Although Frank had told Joe about the steel mill, nothing really prepared him for seeing the real thing. The noise inside was thunderous. A clash of lights and spraying sparks. Massive steel beams, catwalks, dangling chains, and enormous swinging hooks. Buckets bubbled over, dripping with fiery red liquid. Filthy half-clothed men clung to it all like glowing ants. In the middle of all the chaos was a giant round blast furnace that was as big as a barn. It blazed with bright orange and yellow light. At the top, bare-chested men, shining with greasy sweat, heaved wagons of raw ingredients into the smoldering charge hole. Near the bottom, snakes of molten iron flowed like lava out of holes and into buckets, which were hoisted by chains as big as a man’s leg and then poured into the volcanic top of another furnace.
At first, Joe was too overwhelmed to move. No wonder Frank had nightmares.

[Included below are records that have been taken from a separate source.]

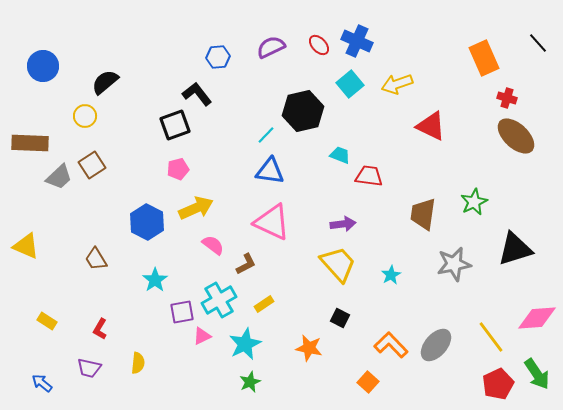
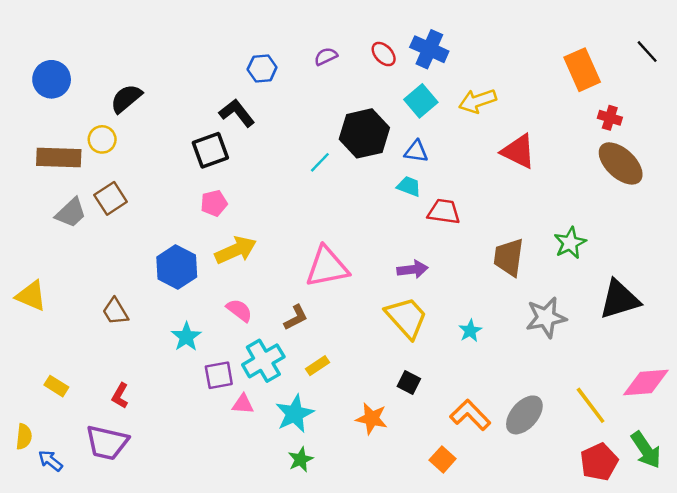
purple semicircle: (271, 47) -> (326, 56), size x0.7
brown rectangle: (30, 143) -> (59, 157), moved
blue triangle: (270, 171) -> (416, 151), moved, size x0.7
pink triangle: (272, 222) -> (327, 267), turned -36
pink semicircle: (213, 245) -> (239, 310), moved
pink triangle: (202, 336) -> (243, 404), turned 30
yellow semicircle: (138, 363) -> (24, 437), moved
purple trapezoid: (89, 368) -> (107, 443), size x1.5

He took a deep breath and looked around for the fat man, but he didn’t see anyone who appeared to be particularly
fat. Then he spotted a large muscular man wearing black bib overalls. He didn’t wear a shirt underneath. His greasy skin glistened from the flashes of light. Strapped around his head were strange goggles that completely encased his eyes with two cones. He looked more like a creature than a man.
Joe felt as if he were walking up to a giant. When he stood next to the side of the goggled man, he noticed little cinder burns and scars all up and down his slick arm. Joe hesitated before he reached out and tugged on the overalls at the man’s hip. He didn’t know what to expect, so he braced himself. The man lifted his head as if catching a scent on the breeze. He looked over his shoulder and then down. The lenses in his goggles blazed with bursting red light before they turned black and Joe saw himself shrunken small in the dark lenses.